▸ Records from a data source
---+---

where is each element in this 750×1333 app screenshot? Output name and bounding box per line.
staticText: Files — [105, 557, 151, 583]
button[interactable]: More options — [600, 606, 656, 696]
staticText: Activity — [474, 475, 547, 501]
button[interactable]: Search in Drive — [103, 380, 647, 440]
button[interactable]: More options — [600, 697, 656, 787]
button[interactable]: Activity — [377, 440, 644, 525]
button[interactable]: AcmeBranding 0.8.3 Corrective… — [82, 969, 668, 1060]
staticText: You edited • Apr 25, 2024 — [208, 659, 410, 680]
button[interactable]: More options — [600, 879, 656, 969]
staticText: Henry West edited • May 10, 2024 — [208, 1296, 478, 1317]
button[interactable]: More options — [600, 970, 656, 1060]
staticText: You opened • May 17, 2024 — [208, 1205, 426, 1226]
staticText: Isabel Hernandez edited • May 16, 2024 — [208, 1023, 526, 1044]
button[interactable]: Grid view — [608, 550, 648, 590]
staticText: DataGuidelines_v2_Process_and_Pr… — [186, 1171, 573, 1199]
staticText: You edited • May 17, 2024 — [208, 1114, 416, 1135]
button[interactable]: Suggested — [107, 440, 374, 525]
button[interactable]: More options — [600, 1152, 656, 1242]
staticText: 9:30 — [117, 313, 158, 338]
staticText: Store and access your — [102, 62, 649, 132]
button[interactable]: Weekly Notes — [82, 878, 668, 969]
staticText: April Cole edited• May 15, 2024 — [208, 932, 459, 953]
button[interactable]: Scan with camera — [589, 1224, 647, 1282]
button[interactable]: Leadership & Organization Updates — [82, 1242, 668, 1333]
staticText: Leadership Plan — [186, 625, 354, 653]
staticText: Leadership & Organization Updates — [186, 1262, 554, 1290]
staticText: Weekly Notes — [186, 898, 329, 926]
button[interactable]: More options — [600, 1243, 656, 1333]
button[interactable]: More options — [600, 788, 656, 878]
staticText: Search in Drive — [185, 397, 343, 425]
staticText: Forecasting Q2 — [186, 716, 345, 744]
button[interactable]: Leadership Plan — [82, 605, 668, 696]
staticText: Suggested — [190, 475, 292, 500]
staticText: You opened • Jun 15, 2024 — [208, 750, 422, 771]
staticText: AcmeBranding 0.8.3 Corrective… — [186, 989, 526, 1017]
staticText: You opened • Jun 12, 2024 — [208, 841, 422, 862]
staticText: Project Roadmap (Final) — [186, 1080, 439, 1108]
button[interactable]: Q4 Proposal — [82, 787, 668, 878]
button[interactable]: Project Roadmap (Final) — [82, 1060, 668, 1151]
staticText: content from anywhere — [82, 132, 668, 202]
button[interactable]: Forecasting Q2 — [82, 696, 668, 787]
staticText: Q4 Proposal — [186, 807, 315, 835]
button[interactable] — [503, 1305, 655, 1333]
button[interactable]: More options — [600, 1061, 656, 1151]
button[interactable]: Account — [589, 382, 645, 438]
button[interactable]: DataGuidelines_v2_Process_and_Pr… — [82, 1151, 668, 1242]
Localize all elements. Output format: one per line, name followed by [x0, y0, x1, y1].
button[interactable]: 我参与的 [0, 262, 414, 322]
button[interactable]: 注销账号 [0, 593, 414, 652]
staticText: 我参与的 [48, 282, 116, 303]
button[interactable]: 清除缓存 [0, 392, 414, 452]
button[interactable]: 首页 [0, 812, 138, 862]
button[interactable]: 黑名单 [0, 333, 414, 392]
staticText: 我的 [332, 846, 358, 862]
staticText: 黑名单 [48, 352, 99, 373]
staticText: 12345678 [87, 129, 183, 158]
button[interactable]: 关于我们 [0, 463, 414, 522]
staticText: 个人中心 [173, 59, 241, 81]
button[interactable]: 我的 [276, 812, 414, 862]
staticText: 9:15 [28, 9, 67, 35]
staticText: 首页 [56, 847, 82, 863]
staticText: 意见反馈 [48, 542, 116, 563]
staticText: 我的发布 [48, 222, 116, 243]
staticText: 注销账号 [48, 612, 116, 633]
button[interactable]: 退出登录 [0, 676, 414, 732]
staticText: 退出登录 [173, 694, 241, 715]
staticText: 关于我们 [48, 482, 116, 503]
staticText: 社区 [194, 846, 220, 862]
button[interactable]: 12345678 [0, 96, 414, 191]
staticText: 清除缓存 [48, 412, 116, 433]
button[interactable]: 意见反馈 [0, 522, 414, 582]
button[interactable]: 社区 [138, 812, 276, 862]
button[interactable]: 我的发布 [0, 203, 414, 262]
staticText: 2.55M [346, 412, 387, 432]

---+---

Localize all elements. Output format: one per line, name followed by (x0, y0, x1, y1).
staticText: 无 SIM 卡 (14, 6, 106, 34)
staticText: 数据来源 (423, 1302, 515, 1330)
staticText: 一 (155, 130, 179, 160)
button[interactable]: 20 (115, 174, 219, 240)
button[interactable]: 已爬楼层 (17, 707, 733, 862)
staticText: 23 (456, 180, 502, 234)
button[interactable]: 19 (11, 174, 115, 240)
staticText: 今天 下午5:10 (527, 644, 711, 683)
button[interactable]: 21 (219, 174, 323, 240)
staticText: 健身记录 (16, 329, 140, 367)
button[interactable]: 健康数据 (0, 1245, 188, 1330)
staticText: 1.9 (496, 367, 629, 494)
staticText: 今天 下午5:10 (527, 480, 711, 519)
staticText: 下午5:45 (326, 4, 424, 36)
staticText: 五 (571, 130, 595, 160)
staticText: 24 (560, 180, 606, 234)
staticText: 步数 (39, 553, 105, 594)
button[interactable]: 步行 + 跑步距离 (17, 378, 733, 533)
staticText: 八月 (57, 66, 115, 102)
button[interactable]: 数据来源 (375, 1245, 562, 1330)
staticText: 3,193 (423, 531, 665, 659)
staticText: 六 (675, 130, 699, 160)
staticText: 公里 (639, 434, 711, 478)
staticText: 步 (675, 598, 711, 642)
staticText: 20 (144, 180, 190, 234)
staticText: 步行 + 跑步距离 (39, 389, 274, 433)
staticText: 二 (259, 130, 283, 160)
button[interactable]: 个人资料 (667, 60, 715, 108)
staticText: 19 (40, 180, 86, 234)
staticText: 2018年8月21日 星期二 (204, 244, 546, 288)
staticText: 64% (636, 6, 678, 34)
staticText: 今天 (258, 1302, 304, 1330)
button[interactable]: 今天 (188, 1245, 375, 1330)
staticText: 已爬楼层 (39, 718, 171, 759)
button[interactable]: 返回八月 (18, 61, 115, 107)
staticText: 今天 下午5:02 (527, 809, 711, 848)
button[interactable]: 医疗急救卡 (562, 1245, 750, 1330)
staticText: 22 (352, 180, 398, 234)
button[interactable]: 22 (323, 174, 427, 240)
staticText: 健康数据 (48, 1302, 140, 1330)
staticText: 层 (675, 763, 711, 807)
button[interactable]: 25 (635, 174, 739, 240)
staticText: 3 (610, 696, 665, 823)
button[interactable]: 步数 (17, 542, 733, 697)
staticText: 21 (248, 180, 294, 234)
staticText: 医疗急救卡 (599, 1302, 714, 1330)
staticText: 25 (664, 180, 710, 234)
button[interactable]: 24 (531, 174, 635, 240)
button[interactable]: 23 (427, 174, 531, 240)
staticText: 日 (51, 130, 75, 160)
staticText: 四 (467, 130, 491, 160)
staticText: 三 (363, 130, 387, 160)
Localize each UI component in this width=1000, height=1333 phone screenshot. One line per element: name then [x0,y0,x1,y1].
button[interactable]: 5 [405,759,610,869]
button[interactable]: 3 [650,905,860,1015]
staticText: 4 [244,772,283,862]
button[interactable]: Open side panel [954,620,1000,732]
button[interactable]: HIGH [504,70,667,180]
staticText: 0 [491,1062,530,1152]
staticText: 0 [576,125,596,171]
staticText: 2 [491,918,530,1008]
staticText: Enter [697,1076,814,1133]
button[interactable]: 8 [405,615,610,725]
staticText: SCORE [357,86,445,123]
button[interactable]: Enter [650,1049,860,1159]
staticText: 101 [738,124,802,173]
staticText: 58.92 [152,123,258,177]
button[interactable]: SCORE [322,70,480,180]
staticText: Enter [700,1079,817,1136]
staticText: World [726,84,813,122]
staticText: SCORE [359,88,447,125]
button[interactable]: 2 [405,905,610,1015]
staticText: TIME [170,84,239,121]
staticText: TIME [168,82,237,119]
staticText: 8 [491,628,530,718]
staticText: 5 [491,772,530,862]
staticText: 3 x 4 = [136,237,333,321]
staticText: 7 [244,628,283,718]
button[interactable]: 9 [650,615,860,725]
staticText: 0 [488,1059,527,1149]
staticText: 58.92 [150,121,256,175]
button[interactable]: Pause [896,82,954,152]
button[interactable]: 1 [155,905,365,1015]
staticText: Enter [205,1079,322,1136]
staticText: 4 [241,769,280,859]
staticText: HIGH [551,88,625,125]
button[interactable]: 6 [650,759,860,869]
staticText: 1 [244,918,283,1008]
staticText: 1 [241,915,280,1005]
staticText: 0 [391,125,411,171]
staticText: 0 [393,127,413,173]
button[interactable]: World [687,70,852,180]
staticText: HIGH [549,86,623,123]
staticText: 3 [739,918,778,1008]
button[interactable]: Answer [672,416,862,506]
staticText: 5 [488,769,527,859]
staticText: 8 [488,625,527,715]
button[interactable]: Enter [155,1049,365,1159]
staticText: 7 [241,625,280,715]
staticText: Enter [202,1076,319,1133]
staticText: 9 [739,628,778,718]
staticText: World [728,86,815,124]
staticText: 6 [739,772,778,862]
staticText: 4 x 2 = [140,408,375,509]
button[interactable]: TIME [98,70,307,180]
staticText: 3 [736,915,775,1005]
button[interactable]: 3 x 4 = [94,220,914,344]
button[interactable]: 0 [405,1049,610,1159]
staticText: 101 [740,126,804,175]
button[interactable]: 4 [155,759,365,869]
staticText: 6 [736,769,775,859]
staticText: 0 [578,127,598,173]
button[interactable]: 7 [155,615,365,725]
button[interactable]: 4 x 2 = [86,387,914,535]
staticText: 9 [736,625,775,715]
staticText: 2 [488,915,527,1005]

---+---

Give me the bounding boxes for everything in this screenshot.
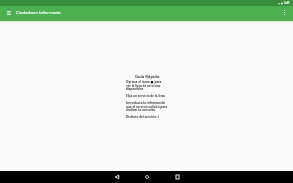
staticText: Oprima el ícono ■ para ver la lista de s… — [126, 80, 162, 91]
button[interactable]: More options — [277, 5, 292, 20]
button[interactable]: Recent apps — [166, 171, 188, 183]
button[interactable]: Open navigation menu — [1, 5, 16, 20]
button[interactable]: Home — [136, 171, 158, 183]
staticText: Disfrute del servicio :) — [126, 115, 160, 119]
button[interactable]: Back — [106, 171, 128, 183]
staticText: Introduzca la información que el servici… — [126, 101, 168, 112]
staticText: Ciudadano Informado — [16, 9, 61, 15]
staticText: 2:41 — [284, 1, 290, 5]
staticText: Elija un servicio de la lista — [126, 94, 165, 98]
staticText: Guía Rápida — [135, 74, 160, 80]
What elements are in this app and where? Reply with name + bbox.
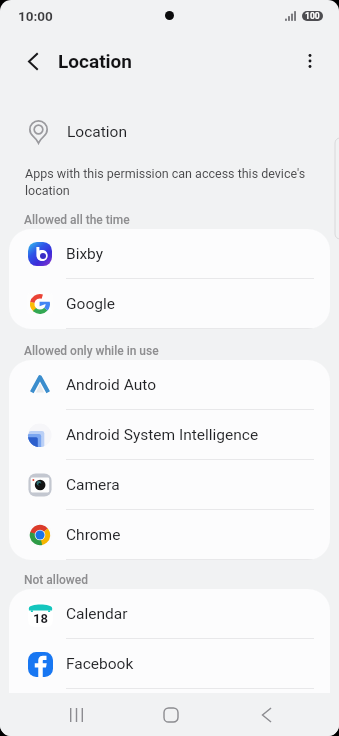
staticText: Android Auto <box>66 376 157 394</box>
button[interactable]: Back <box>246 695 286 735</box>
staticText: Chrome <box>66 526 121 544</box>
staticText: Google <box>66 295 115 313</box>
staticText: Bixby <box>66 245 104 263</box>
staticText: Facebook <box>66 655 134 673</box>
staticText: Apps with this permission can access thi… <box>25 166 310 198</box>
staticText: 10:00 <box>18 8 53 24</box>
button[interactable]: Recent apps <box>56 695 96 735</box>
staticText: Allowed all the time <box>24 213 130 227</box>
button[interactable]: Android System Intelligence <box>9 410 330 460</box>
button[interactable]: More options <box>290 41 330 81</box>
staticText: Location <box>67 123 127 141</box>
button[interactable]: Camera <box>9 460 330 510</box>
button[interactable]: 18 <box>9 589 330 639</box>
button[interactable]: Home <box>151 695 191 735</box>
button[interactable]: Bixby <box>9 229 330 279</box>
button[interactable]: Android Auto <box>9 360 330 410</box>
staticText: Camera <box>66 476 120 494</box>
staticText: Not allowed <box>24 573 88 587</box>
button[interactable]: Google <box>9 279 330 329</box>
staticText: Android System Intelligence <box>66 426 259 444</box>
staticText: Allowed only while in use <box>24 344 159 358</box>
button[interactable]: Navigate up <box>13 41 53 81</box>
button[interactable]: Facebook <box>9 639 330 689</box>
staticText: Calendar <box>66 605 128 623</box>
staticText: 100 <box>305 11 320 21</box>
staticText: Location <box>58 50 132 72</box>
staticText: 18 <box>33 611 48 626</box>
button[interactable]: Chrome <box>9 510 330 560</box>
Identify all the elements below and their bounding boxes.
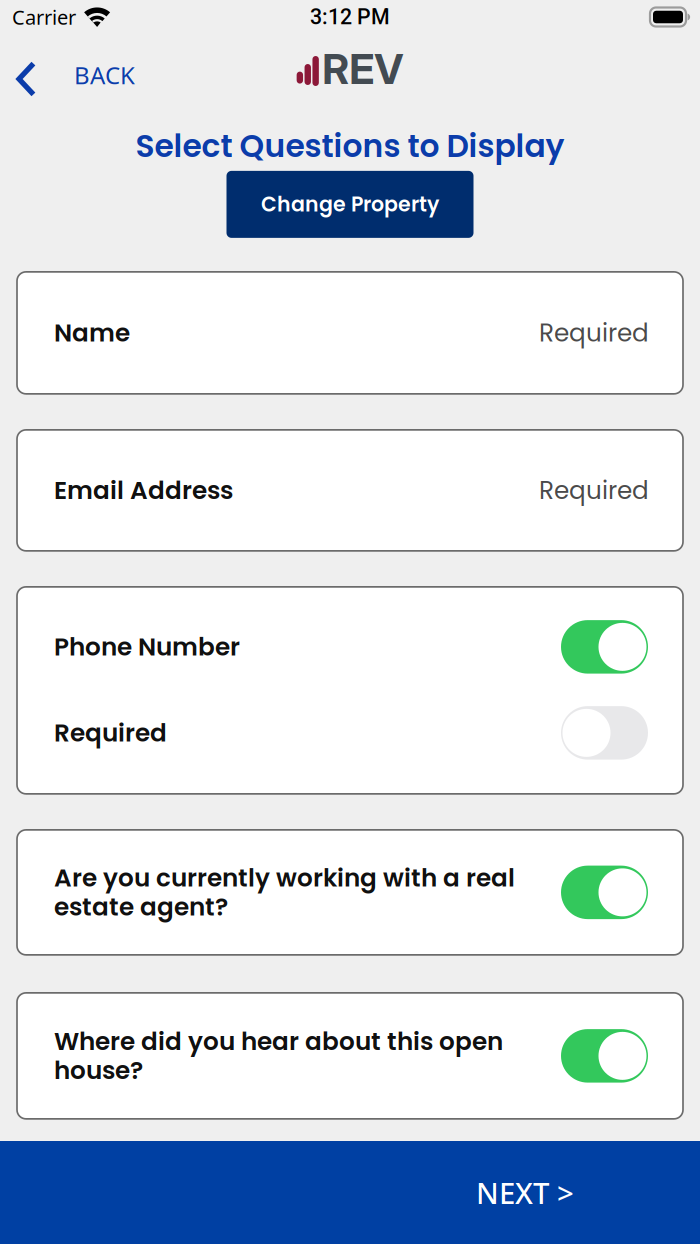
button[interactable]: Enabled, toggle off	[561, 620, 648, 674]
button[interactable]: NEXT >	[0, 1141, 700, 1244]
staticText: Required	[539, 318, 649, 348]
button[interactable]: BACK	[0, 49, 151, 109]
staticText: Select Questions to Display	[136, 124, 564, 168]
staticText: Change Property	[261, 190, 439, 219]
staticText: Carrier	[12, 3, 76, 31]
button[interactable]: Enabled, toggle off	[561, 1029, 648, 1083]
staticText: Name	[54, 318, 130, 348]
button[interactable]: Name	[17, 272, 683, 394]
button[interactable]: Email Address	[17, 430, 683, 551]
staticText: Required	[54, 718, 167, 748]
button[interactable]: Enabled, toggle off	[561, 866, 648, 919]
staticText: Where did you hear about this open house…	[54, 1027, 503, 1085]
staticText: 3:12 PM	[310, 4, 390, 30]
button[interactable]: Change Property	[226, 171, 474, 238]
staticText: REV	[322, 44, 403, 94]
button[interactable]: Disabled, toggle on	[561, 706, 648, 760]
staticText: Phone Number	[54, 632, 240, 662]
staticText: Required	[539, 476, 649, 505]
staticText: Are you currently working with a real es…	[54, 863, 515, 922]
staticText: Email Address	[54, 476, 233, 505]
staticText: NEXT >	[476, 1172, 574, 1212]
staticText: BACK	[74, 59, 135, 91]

---+---

▸ EXERCISE
Look through the entries and return every line where "Address" appears.

▸ SOLUTION TO THIS EXERCISE
button[interactable]: Email Address	[17, 430, 683, 551]
staticText: Email Address	[54, 476, 233, 505]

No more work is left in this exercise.